(Records from a collection)
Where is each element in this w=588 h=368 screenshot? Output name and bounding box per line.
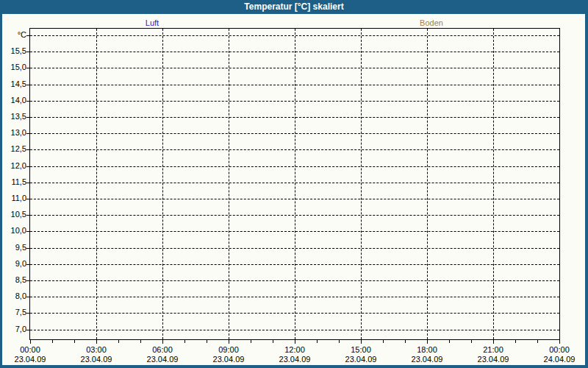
y-tick-label: 14,5 xyxy=(2,79,26,89)
x-tick-mark-minor xyxy=(317,340,318,343)
x-tick-time: 09:00 xyxy=(203,345,254,355)
x-tick-date: 23.04.09 xyxy=(401,355,453,364)
y-axis-unit-label: °C xyxy=(2,30,26,40)
x-tick-mark-minor xyxy=(339,340,340,343)
y-tick-label: 11,5 xyxy=(2,177,26,187)
y-tick-mark xyxy=(26,149,29,150)
plot-area xyxy=(29,28,560,340)
y-tick-mark xyxy=(26,215,29,216)
y-tick-label: 14,0 xyxy=(2,96,26,105)
x-tick-label: 09:0023.04.09 xyxy=(203,345,254,364)
y-tick-label: 13,5 xyxy=(2,112,26,121)
x-tick-mark-major xyxy=(30,340,31,344)
v-gridline xyxy=(162,29,163,339)
title-bar: Temperatur [°C] skaliert xyxy=(0,0,588,14)
x-tick-date: 23.04.09 xyxy=(71,355,122,364)
x-tick-mark-major xyxy=(229,340,229,344)
x-tick-time: 15:00 xyxy=(335,345,387,355)
y-tick-label: 15,5 xyxy=(2,46,26,56)
legend-label-luft: Luft xyxy=(130,18,174,27)
x-tick-time: 00:00 xyxy=(4,345,56,355)
y-tick-label: 9,0 xyxy=(2,259,26,269)
y-tick-mark xyxy=(26,85,29,85)
chart-window: Temperatur [°C] skaliert Luft Boden °C15… xyxy=(0,0,588,368)
x-tick-mark-major xyxy=(162,340,163,344)
y-tick-mark xyxy=(26,133,29,134)
y-tick-mark xyxy=(26,248,29,249)
x-tick-mark-minor xyxy=(383,340,384,343)
x-tick-date: 24.04.09 xyxy=(534,355,585,364)
x-tick-date: 23.04.09 xyxy=(203,355,254,364)
y-tick-label: 15,0 xyxy=(2,63,26,72)
x-tick-mark-minor xyxy=(184,340,185,343)
y-tick-mark xyxy=(26,313,29,314)
x-tick-label: 03:0023.04.09 xyxy=(71,345,122,364)
v-gridline xyxy=(427,29,428,339)
v-gridline xyxy=(493,29,494,339)
x-tick-mark-minor xyxy=(405,340,406,343)
x-tick-date: 23.04.09 xyxy=(335,355,387,364)
y-tick-label: 7,0 xyxy=(2,325,26,334)
x-tick-label: 21:0023.04.09 xyxy=(467,345,519,364)
y-tick-mark xyxy=(26,68,29,68)
x-tick-label: 15:0023.04.09 xyxy=(335,345,387,364)
v-gridline xyxy=(295,29,295,339)
y-tick-label: 8,5 xyxy=(2,275,26,285)
y-tick-label: 13,0 xyxy=(2,128,26,138)
x-tick-time: 00:00 xyxy=(534,345,585,355)
x-tick-mark-minor xyxy=(52,340,53,343)
y-tick-label: 10,5 xyxy=(2,210,26,219)
v-gridline xyxy=(96,29,97,339)
y-tick-mark xyxy=(26,117,29,118)
y-tick-mark xyxy=(26,199,29,199)
y-tick-label: 8,0 xyxy=(2,291,26,301)
y-tick-mark xyxy=(26,280,29,281)
x-tick-mark-minor xyxy=(251,340,251,343)
x-tick-time: 18:00 xyxy=(401,345,453,355)
x-tick-mark-minor xyxy=(537,340,538,343)
x-tick-mark-minor xyxy=(449,340,450,343)
y-tick-label: 12,5 xyxy=(2,144,26,154)
x-tick-date: 23.04.09 xyxy=(137,355,188,364)
x-tick-date: 23.04.09 xyxy=(467,355,519,364)
x-tick-mark-minor xyxy=(471,340,472,343)
x-tick-mark-major xyxy=(559,340,560,344)
x-tick-mark-major xyxy=(295,340,295,344)
x-tick-mark-major xyxy=(493,340,494,344)
y-tick-label: 12,0 xyxy=(2,161,26,171)
x-tick-mark-major xyxy=(427,340,428,344)
x-tick-mark-minor xyxy=(515,340,516,343)
x-tick-date: 23.04.09 xyxy=(269,355,320,364)
v-gridline xyxy=(229,29,229,339)
v-gridline xyxy=(361,29,362,339)
x-tick-label: 18:0023.04.09 xyxy=(401,345,453,364)
x-tick-mark-major xyxy=(361,340,362,344)
x-tick-mark-minor xyxy=(140,340,141,343)
legend-label-boden: Boden xyxy=(409,18,453,27)
y-tick-label: 9,5 xyxy=(2,243,26,252)
x-tick-mark-minor xyxy=(118,340,119,343)
y-tick-mark xyxy=(26,166,29,167)
y-tick-mark xyxy=(26,231,29,232)
y-tick-mark xyxy=(26,264,29,265)
y-tick-label: 11,0 xyxy=(2,194,26,203)
y-tick-mark xyxy=(26,35,29,36)
y-tick-mark xyxy=(26,52,29,52)
x-tick-label: 00:0023.04.09 xyxy=(4,345,56,364)
y-tick-mark xyxy=(26,101,29,102)
x-tick-mark-minor xyxy=(74,340,75,343)
x-tick-time: 12:00 xyxy=(269,345,320,355)
x-tick-label: 12:0023.04.09 xyxy=(269,345,320,364)
x-tick-time: 06:00 xyxy=(137,345,188,355)
y-tick-mark xyxy=(26,330,29,330)
y-tick-label: 7,5 xyxy=(2,308,26,317)
x-tick-time: 03:00 xyxy=(71,345,122,355)
y-tick-mark xyxy=(26,297,29,297)
x-tick-mark-major xyxy=(96,340,97,344)
x-tick-label: 06:0023.04.09 xyxy=(137,345,188,364)
y-tick-label: 10,0 xyxy=(2,226,26,236)
x-tick-mark-minor xyxy=(207,340,207,343)
x-tick-time: 21:00 xyxy=(467,345,519,355)
y-tick-mark xyxy=(26,183,29,183)
chart-title: Temperatur [°C] skaliert xyxy=(244,1,343,12)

### Task item
Identify each line in the records above that contains the word "date", and copy it out in full.

### Output of the task
x-tick-date: 23.04.09 xyxy=(401,355,453,364)
x-tick-date: 23.04.09 xyxy=(71,355,122,364)
x-tick-date: 24.04.09 xyxy=(534,355,585,364)
x-tick-date: 23.04.09 xyxy=(203,355,254,364)
x-tick-date: 23.04.09 xyxy=(335,355,387,364)
x-tick-date: 23.04.09 xyxy=(137,355,188,364)
x-tick-date: 23.04.09 xyxy=(467,355,519,364)
x-tick-date: 23.04.09 xyxy=(269,355,320,364)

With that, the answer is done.